The Law of Inertia, which is different from Murphy's Law—it's more specific and directional—continued in effect. Otis and Perkins's car phone was out of order.

The only saving grace was that they knew it. So they had instructions to call in as soon as possible if the subject started to move, or on the hour, so as not to be totally out of touch. According to their last call, thirty, now almost forty minutes ago, Brody was in the apartment. But now he wasn't. There were two possibilities: the kid had left and Otis and Perkins were following him, or the kid had left and Otis and Perkins had missed him. And there was no way for Taylor to know which it was for at least—he looked at his watch and it hadn't moved, how could it not move, his anxiety was moving forward full throttle, why was time on a freeze?—twenty minutes. While the client sat and waited for Taylor to get back to him
right away.
Even if nothing was wrong, every minute that Hartman had to wait—with his anxiety engaged to the gears that churned his stomach acids—would be held against Taylor. Hartman was that kind of guy. He not only wanted the right answer, he wanted the right answer right away.

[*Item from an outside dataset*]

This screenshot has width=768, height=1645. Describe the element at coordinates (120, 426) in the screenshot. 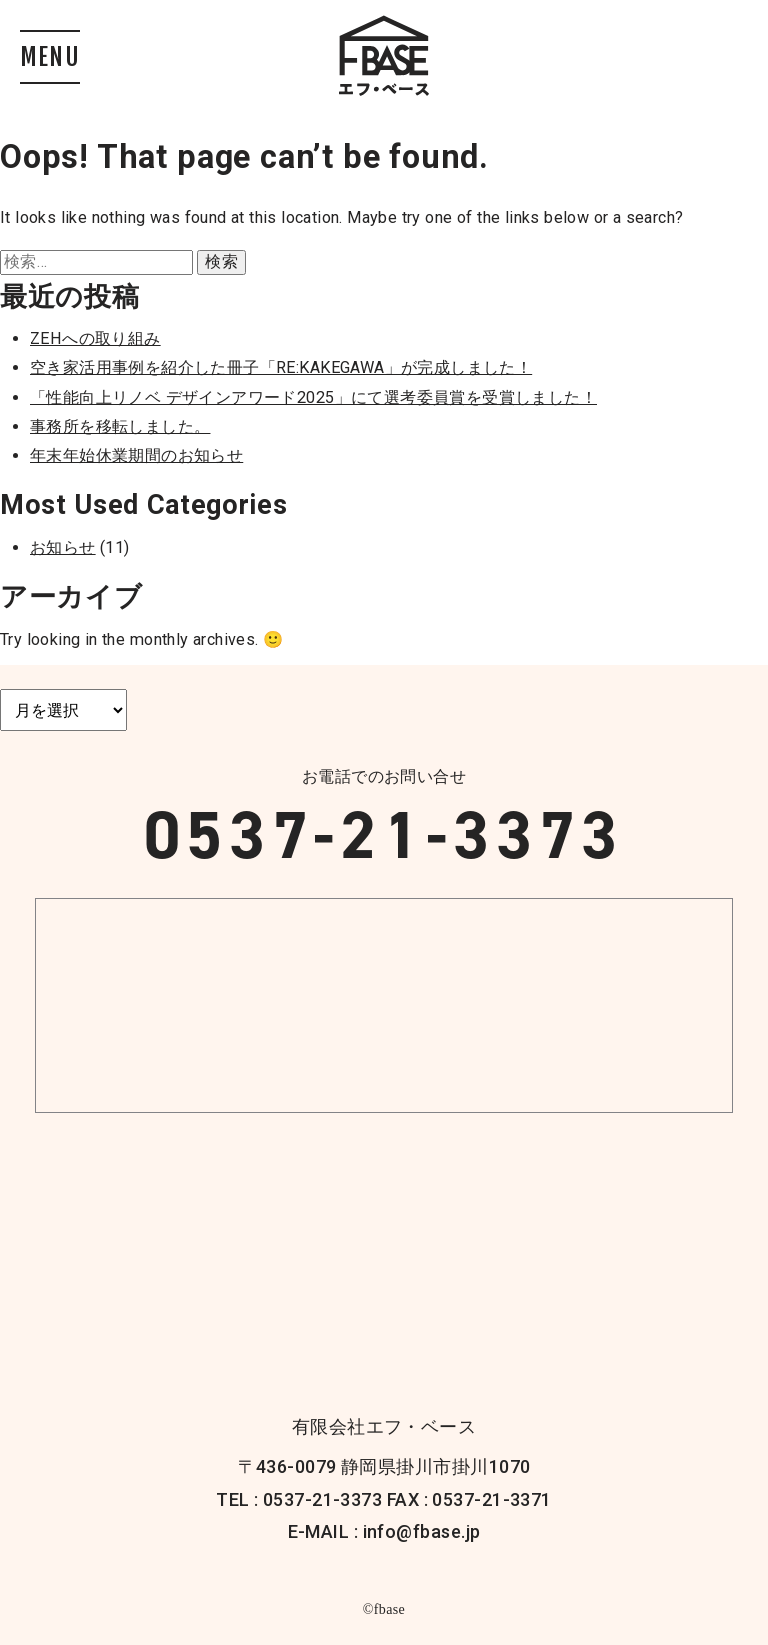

In the minutes that ticked so tediously away, Taylor became more and more certain that Brody had slipped away from his minders. The dumb fucks had let the subject get past them. What were they doing? The crossword puzzle? Taking lunch at Le Dome? Slurping each other's schlongs? What the hell had they been doing? And Taylor couldn't pick up the phone and scream at them. He had to wait for them to call in to find out how they'd screwed up.